Chalise Prabhakar, Fridley Brooke L
Department of Biostatistics, University of Kansas Medical Center, Kansas City, Kansas, United States of America.
Department of Biostatistics and Bioinformatics, Moffitt Cancer Center, Tampa, Florida, United States of America.
PLoS One. 2017 May 1;12(5):e0176278. doi: 10.1371/journal.pone.0176278. eCollection 2017.
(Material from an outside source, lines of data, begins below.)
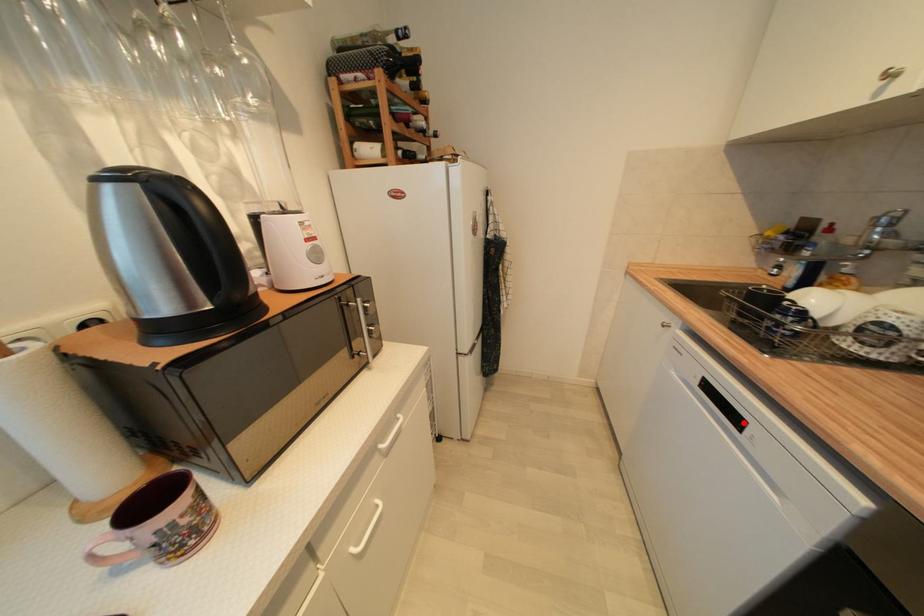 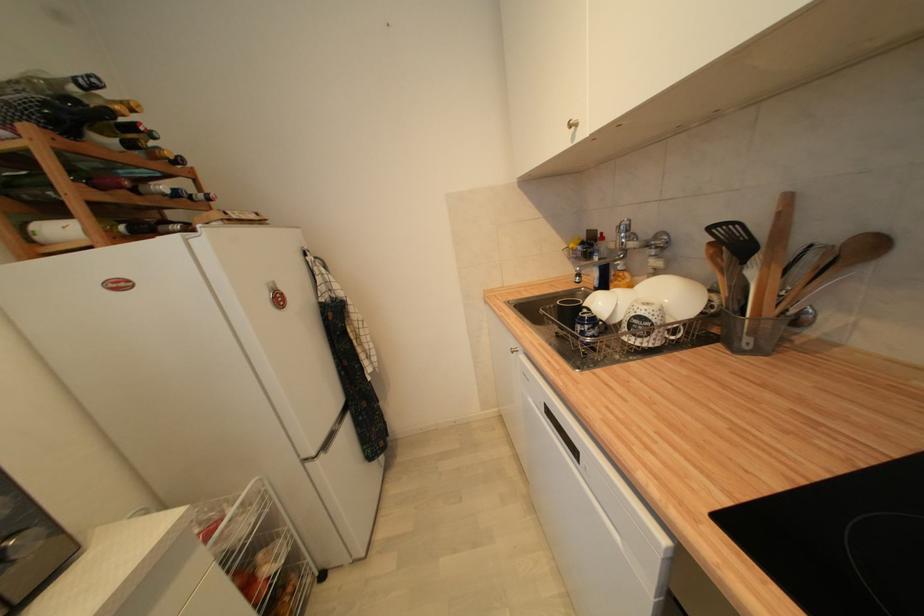 Find the pixel in the second image that matches the highlighted location in the first image.

(578, 453) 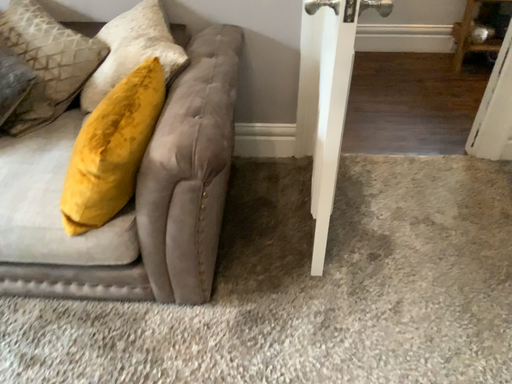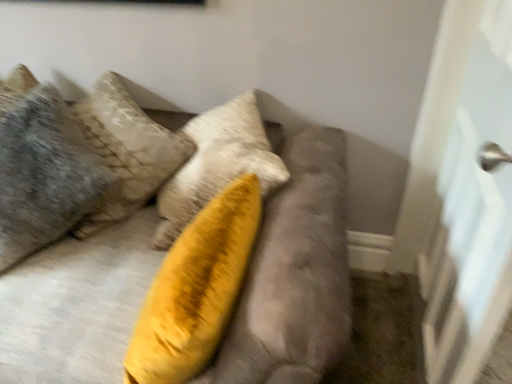 Question: Which way did the camera rotate in the video?

Choices:
 (A) rotated downward
 (B) rotated upward

Answer: (B)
Integrative analyses of high-throughput 'omic data, such as DNA methylation, DNA copy number alteration, mRNA and protein expression levels, have created unprecedented opportunities to understand the molecular basis of human disease. In particular, integrative analyses have been the cornerstone in the study of cancer to determine molecular subtypes within a given cancer. As malignant tumors with similar morphological characteristics have been shown to exhibit entirely different molecular profiles, there has been significant interest in using multiple 'omic data for the identification of novel molecular subtypes of disease, which could impact treatment decisions. Therefore, we have developed intNMF, an integrative approach for disease subtype classification based on non-negative matrix factorization. The proposed approach carries out integrative clustering of multiple high dimensional molecular data in a single comprehensive analysis utilizing the information across multiple biological levels assessed on the same individual. As intNMF does not assume any distributional form for the data, it has obvious advantages over other model based clustering methods which require specific distributional assumptions. Application of intNMF is illustrated using both simulated and real data from The Cancer Genome Atlas (TCGA).
对高通量“组学”数据(如DNA甲基化、DNA拷贝数改变、mRNA和蛋白质表达水平)进行综合分析,为理解人类疾病的分子基础创造了前所未有的机会。特别是,综合分析一直是癌症研究中确定特定癌症分子亚型的基石。由于具有相似形态特征的恶性肿瘤已被证明表现出完全不同的分子谱,因此人们对使用多种“组学”数据来识别疾病的新型分子亚型产生了浓厚兴趣,这可能会影响治疗决策。因此,我们开发了intNMF,一种基于非负矩阵分解的疾病亚型分类综合方法。该方法在单一综合分析中对多个高维分子数据进行综合聚类,利用在同一个体上评估的多个生物学水平的信息。由于intNMF不假设数据的任何分布形式,与其他需要特定分布假设的基于模型的聚类方法相比,它具有明显优势。使用来自癌症基因组图谱(TCGA)的模拟数据和真实数据说明了intNMF的应用。